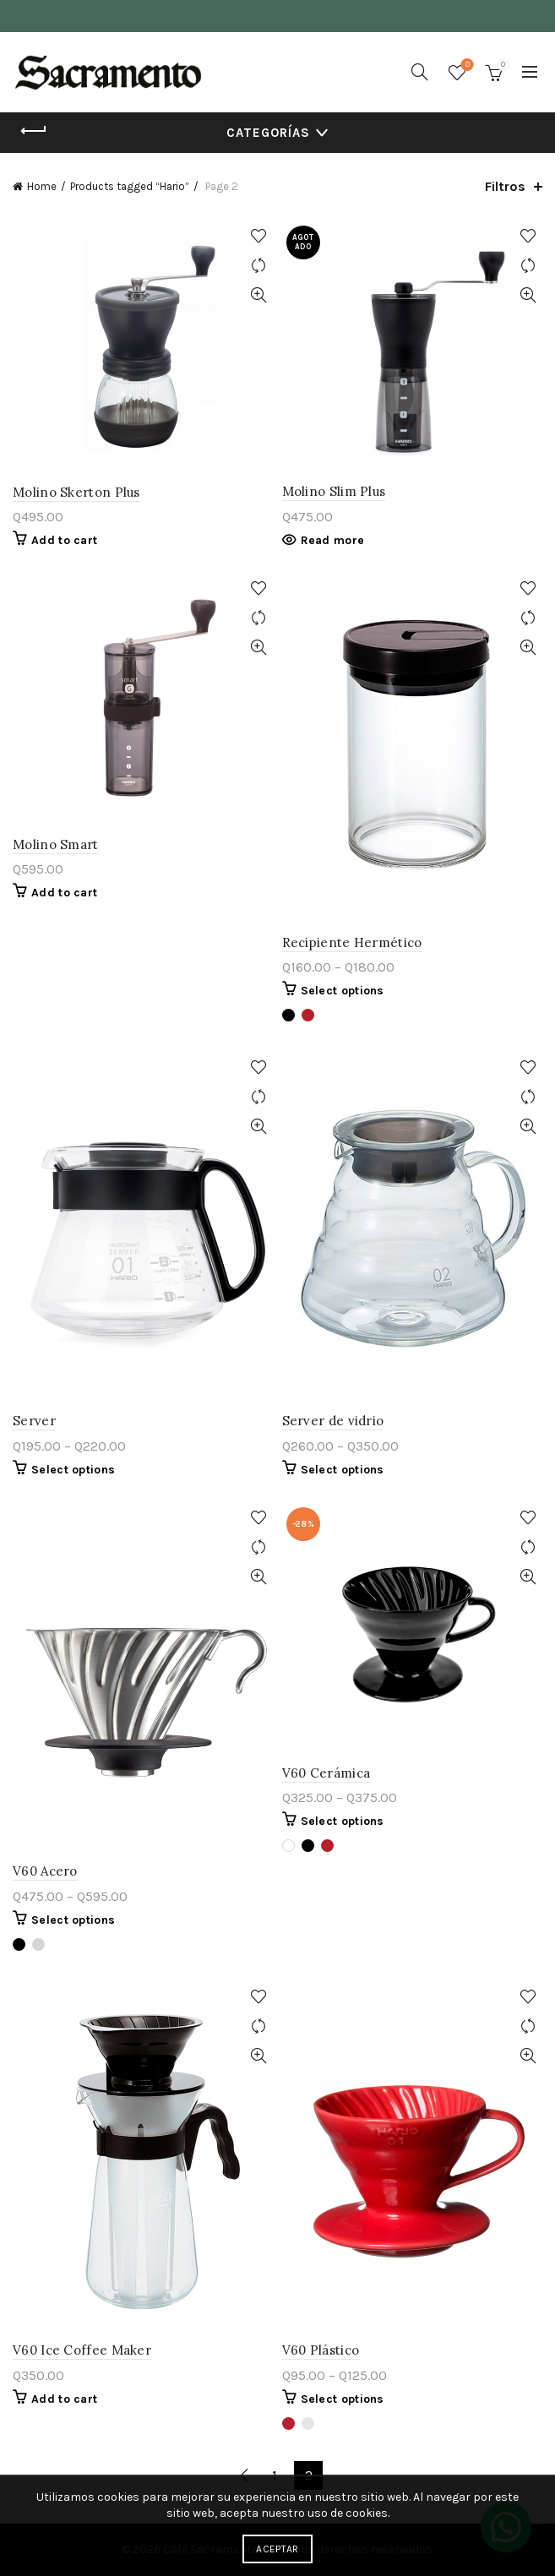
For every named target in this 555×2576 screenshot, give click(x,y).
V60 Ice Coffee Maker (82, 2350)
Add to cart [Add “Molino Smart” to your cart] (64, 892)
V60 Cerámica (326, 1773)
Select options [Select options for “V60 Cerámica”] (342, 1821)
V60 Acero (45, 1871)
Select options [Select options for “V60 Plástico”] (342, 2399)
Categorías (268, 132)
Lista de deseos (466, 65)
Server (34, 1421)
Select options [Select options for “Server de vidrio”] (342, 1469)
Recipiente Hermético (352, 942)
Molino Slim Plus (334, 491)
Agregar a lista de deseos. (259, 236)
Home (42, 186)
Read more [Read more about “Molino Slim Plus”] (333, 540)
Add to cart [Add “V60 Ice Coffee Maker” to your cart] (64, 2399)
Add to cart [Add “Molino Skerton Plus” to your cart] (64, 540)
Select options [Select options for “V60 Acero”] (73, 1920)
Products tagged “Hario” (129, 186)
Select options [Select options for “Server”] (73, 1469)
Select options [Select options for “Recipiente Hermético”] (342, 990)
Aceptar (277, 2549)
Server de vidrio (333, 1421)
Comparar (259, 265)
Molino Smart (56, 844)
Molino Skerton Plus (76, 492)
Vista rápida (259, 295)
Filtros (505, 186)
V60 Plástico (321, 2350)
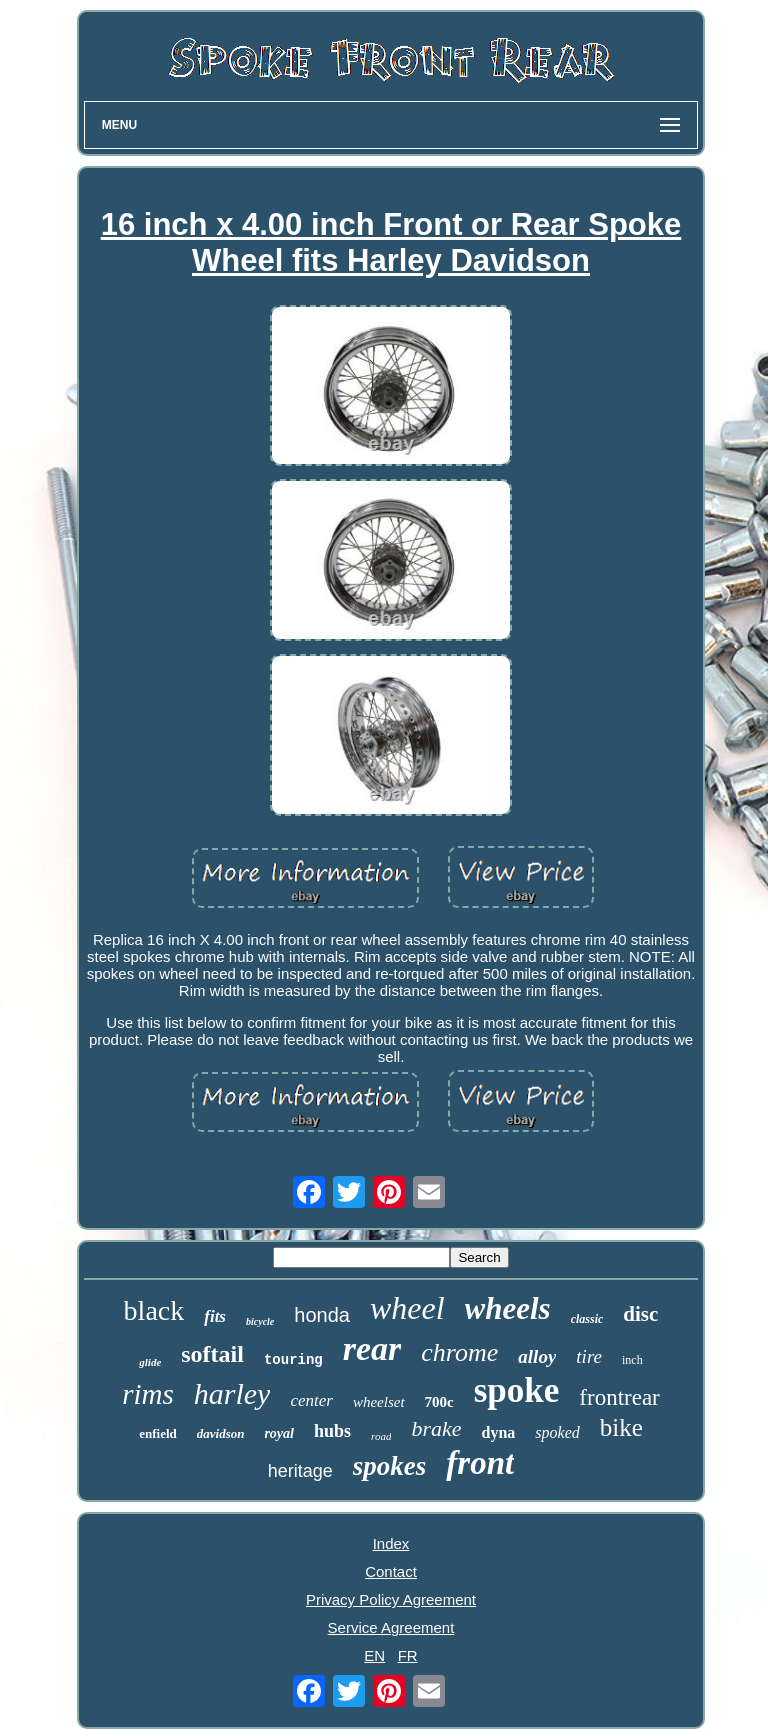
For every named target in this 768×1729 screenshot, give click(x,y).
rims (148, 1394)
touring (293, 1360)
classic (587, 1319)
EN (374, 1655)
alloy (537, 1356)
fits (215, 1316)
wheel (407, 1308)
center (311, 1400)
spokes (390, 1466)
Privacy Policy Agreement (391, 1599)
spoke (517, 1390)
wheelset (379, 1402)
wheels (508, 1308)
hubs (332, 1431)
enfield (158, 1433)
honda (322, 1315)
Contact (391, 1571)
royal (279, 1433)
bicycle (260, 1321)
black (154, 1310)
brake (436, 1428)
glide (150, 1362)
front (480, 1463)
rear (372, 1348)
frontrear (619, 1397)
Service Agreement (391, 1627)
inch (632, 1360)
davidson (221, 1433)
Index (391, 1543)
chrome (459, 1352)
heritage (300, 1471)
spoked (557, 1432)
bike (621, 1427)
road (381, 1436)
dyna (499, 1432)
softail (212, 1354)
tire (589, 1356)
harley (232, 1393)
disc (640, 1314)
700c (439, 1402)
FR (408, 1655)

Work instructions
Please reproduce exactly the lines in the listing above from the one containing "spoke (517, 1390)" through the one containing "davidson (221, 1433)", both included, and nothing more.

Output for this task
spoke (517, 1390)
wheelset (379, 1402)
wheels (508, 1308)
hubs (332, 1431)
enfield (158, 1433)
honda (322, 1315)
Contact (391, 1571)
royal (279, 1433)
bicycle (260, 1321)
black (154, 1310)
brake (436, 1428)
glide (150, 1362)
front (480, 1463)
rear (372, 1348)
frontrear (619, 1397)
Service Agreement (391, 1627)
inch (632, 1360)
davidson (221, 1433)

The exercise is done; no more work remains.